SRE was initially a Google innovation, but it’s now spread much more extensively in the industry, mainly due to Google opening up about the practice and evangelizing it. USENIX launched the first SREcon in 2014, and Google published the Google SRE Book in 2016. As more companies have adopted SRE in their own ways, the meaning of the term has evolved. Every SRE team is different, but many themes will apply to SREs across companies.
We’ll next a look at the Engineering and Reliability parts of SRE, SRE team structures, and then talk about some ways you can get started as an SRE.
As Ben Treynor Sloss says in the Google SRE book, “SRE is what happens when you ask a software engineer to design an operations team.” In building the SRE team at Google, he focused on hiring software engineers, as opposed to traditional systems administrators. The idea was to make the SRE team a force multiplier. By automating more of the work they do, the SRE team could manage the rapidly growing systems at Google while scaling the team less.
Toil is an essential concept in SRE. As Vivek Rau points out in the Google SRE book, toil isn’t simply work that the Goole SREs don’t want to do. He defines some criteria for what kind of work is considered toil:
- No enduring value
- Scales with service growth
By working to eliminate the tasks we do that are toil, we give ourselves time to focus on more exciting work. Google expects its SREs to spend 50% or more of their time working on engineering projects outside of regular operational work.
It’s important to note that the SRE focus on automation didn’t arise in a vacuum. The early 2000s saw Configuration Management emerge as a practice and Infrastructure as Code. Titles like Operations Engineer and Infrastructure Engineer became more common, as teams realized they could leverage automation to make the tasks they do more repeatable. Tools like Puppet, Chef, Ansible, and later Terraform, have allowed people to provision and maintain large infrastructures through code.

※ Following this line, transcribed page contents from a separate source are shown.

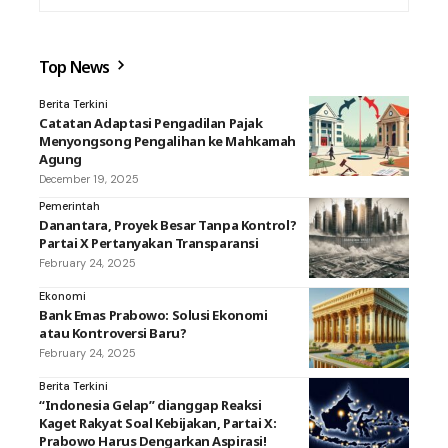
Top News
Berita Terkini
Catatan Adaptasi Pengadilan Pajak
Menyongsong Pengalihan ke Mahkamah
Agung
December 19, 2025
Pemerintah
Danantara, Proyek Besar Tanpa Kontrol?
Partai X Pertanyakan Transparansi
February 24, 2025
Ekonomi
Bank Emas Prabowo: Solusi Ekonomi
atau Kontroversi Baru?
February 24, 2025
Berita Terkini
“Indonesia Gelap” dianggap Reaksi
Kaget Rakyat Soal Kebijakan, Partai X:
Prabowo Harus Dengarkan Aspirasi!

The level of engineering work that happens in an SRE shop outside of Google can vary pretty widely. In some shops, teams will be mainly focused on using tools like Terraform and Kubernetes that are written by someone else, and using APIs to glue things together. Other shops will have SREs that write a lot of code, and even write services that manage things like provisioning or deployments. Some of those tools become open sourced and shared with large communities.
SREs at Google contribute code to the services written by Google’s Sofware Engineers (SWEs). In other shops, there may be a more explicit boundary between who commits code for those services, and SREs may only be able to land code to their SRE team’s codebases.

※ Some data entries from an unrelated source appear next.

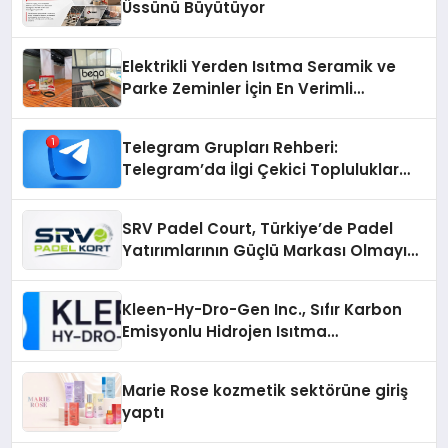
Üssünü Büyütüyor
Elektrikli Yerden Isıtma Seramik ve
Parke Zeminler İçin En Verimli
Çözümler
Telegram Grupları Rehberi:
Telegram’da İlgi Çekici Topluluklar
Nasıl Bulunur?
SRV Padel Court, Türkiye’de Padel
Yatırımlarının Güçlü Markası Olmayı
Sürdürüyor
Kleen-Hy-Dro-Gen Inc., Sıfır Karbon
Emisyonlu Hidrojen Isıtma
Teknolojisinde ISO ve TSSA
Düzenleyici Onaylarını Aldı
Marie Rose kozmetik sektörüne giriş
yaptı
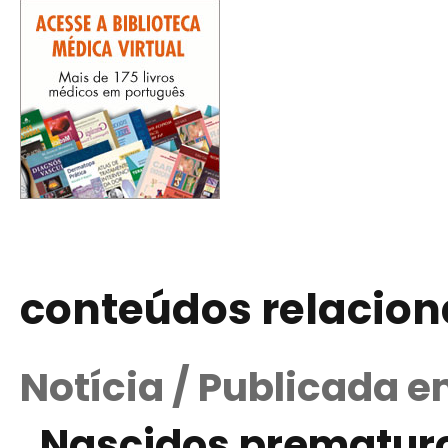
conteúdos relacio
Notícia / Publicada 
Nascidos prematuro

If you’re looking at potential SRE roles, it’s important to get an idea of what kind of engineering work the team does and how that fits with your skills and interests.

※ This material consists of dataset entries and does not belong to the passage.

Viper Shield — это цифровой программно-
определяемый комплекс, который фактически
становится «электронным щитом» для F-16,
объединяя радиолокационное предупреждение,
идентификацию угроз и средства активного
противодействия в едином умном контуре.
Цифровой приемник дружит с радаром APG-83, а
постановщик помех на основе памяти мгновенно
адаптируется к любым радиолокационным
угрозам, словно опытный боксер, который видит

Reliability is the core job of SREs, and it encompasses many areas (see that list in the first paragraph). We’ll focus here on some key concepts that are unique to SRE: service level indicators, service level objectives, and error budgets.
Service Level Indicators (SLIs)
Let’s start with service level indicators. The chapter in the Google SRE book that covers them (written by Chris Jones, John Wilkes, and Niall Murphy with Cody Smith) defines an SLI as “a carefully defined quantitative measure of some aspect of the level of service that is provided.” Said more simply, an SLI is a metric of some sort that indicates something about the performance or health of the service. Some common examples of SLIs are request latency and error rate, but there can be many others depending on your service. It’s important to note that “the CPU of the host is at 75 percent usage” is not the kind of thing that makes for a good SLI. We want to look at metrics that describe the health of the service to the people that are using it. An end-user doesn’t care about your CPU usage. They only care that they can do what they need to with your application in a reasonable amount of time.
Service Level Objectives (SLOs)
Next are service level objectives (SLOs). The Google SRE book defines an SLO as “a target value or range of values for a service level that is measured by an SLI.” So what does that mean? An SLO is the higher-order measure of the service’s health and performance from the perspective of the user. When you think about SLOs, think about things that impact users. An example of an SLO from the book is, “99% (averaged over 1 minute) of Get RPC calls will complete in less than 100 ms (measured across all the backend servers).” It’s very precise. We can infer that if the Get RPC calls fail more than 99% of the time, or complete slower than 100 milliseconds, users will be unhappy. In the end, that’s what reliability is for, making the people who use our applications happy.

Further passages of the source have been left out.